Yesterday, the DC Historic Preservation Review Board declined to approve the N Street Follies hotel, proposed for the six boarded-up townhouses on N Street between 17th and 18th Streets, NW. Numerous Dupont residents, including myself, testified against a specific element of the project: its impact on the adjacent Tabard Inn.

The Historic Preservation Office recommended approval because the plan does a nice job of preserving the fronts and rears of the existing townhouses, placing most of the development along the alley in the rear with an interior courtyard between it and the townhouses. However, that arrangement also will drastically block out light from the Tabard.

Having one’s light preserved isn’t an absolute right. My own backyard is fairly shadowed by an adjacent apartment building. But in this case, the zoning rules for the SP-1 zone and the Dupont Circle Overlay specifically do protect light and air. Plus, there’s an odd zoning anomaly at work: the property owner could build residential as of right, but would have a limitation on lot occupancy; to build a hotel, however, requires a special exception, yet that special exception automatically gives an exemption from lot occupancy.

But more importantly, in my opinion, the Tabard is a particularly valuable and historic resource that is worthy of greater consideration. HPRB often navigates difficult decisions about whether to pare down development to protect elements of a historic area. With so many historic areas and so many elements one could call “historic,” how do people who genuinely support preservation but also support development find an appropriate line between allowing everything and allowing nothing?

I believe finding that line means identifying what is particularly historic and cherished by residents enough to place above the value of growing our city. Just because a wall is old or an alley has always had few structures doesn’t make it involate, but an overall architectural style or specific places in a neighborhood can be. Of course, people can disagree about which elements are the valuable ones or which are prized enough to trump development.

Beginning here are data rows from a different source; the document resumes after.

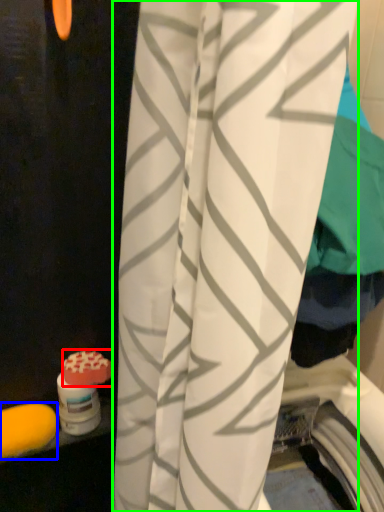 Question: Which object is the closest to the soap (highlighted by a red box)? Choose among these: soap (highlighted by a blue box) or curtain (highlighted by a green box).

Choices:
 (A) soap
 (B) curtain

Answer: (A) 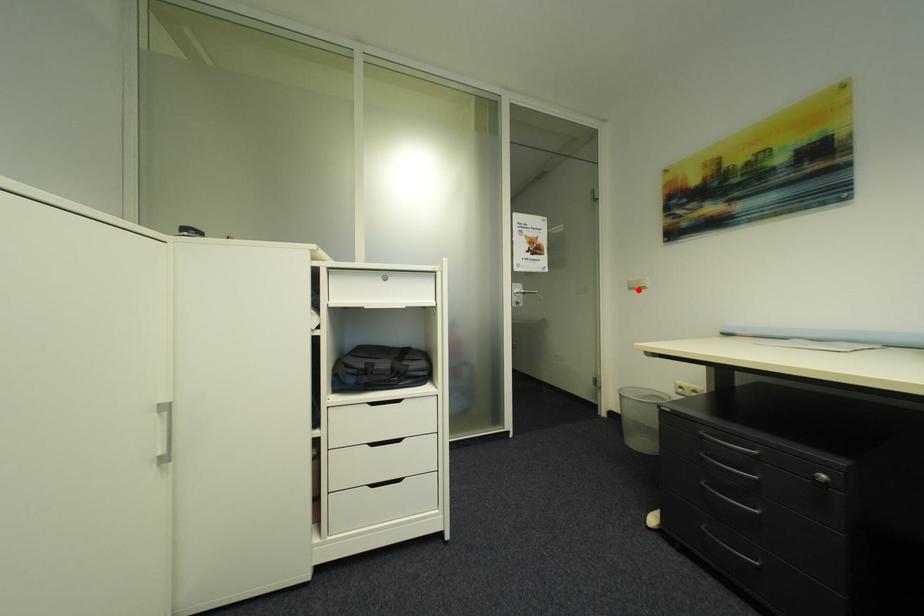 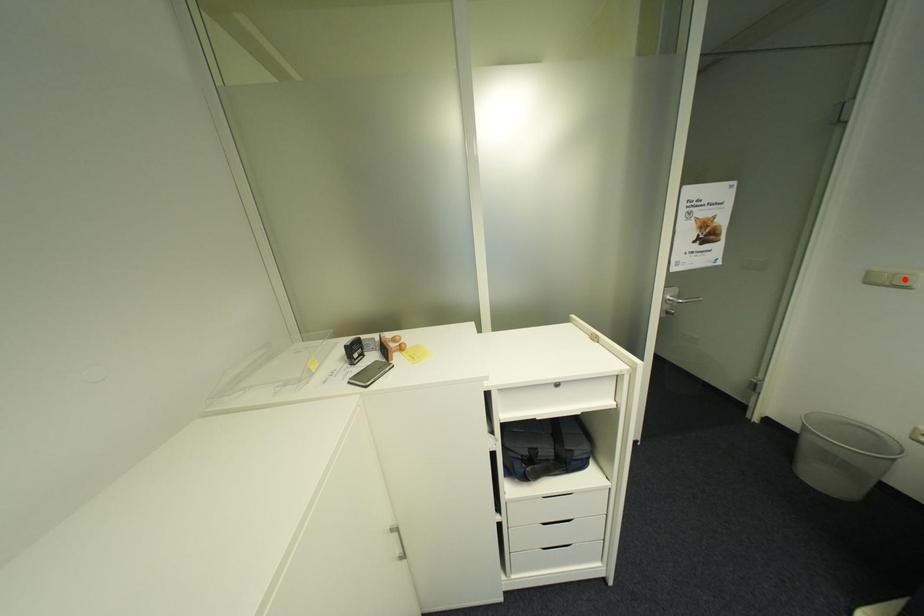 I am providing you with two images of the same scene from different viewpoints. A red point is marked on the first image and another point is marked on the second image. Is the marked point in image1 the same physical position as the marked point in image2?

No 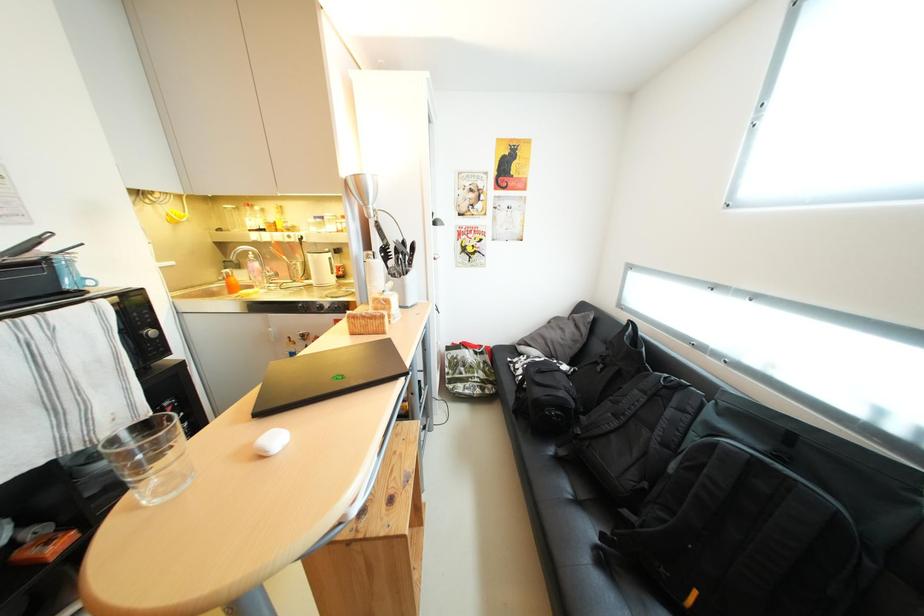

In this case, however, almost everyone agrees about the historic value of the Tabard Inn, which ANC Commissioner Mike Silverstein called a “neighborhood treasure,” a phrase I echoed in my own testimony, below and slightly edited for clarity:

Mr. Chairman and members of the Board,

My name is David Alpert. I live in and own a historic townhouse a few blocks north of this property, in the Dupont Circle Historic District. I greatly cherish the historic value of many elements of the Dupont Circle neighborhood, along with our other historic neighborhoods, and participate as a member of the Dupont Circle Conservancy.

I also edit the Web site Greater Greater Washington, which discusses issues of urbanism, transportation, development, urban planning, and historic preservation in the Washington, DC area. If you read Greater Greater Washington, you will know that I often counsel restraint in using the tools of historic preservation to restrict development, especially in alleys.

I believe that our city should and must grow and accommodate new residents, stores, offices and hotels. I’m not averse to tall buildings, even in Dupont Circle, and in fact live just behind a 10-story apartment building.

When thinking about when and how to wield the tool of limiting a project’s size, we should think about the purpose behind HP. Everyone may have a different definition, but I believe HP’s role is to identify and preserve those elements of a neighborhood or structure that are special and cherished by neighbors and the city as a while. And I believe that the Tabard is one of the most precious of those historic elements.

Walking into the Tabard’s lobby, one is virtually transported back in time to an era when DC had many charming, old inns. Now, the Tabard is one of the few that remain, and its presence is indeed a neighborhood treasure.

Since it serves the public, it provides this historic experience not just for residents or a select few but anyone who wishes to utilize its services. My family chose to rent out space in the Tabard for the rehearsal diner for my wedding because we wanted to give guests that historic experience and expose them to a part of Washington’s history much more special to me than the monuments and museums. (I did not yet know Jeremiah Cohen, the Tabard’s owner, at the time.)

If historic preservation is to protect this district, it must protect most of all those most significant treasures. I welcome a hotel on this site and urge you to allow some development of this property. However, I also urge you to require that the building step back from the Tabard’s garden to a sufficient extent to protect the sunlight that currently illuminates the parachute.

The rear addition could simply comprise one story at its eastern end, ramping up to its proposed height at its western end. That would necessitate moving the bridge fro the old to the new, or including two elevators instead of one, but such a restriction would leave ample building envelope for an addition that still preserves the rears of the historic townhouses.

This Board has worked hard in recent years to strike a balance between allowing growth and preserving what is valuable and historic. In this case, striking that balance must include protecting the Tabard’s garden and the light that reaches it. Thank you.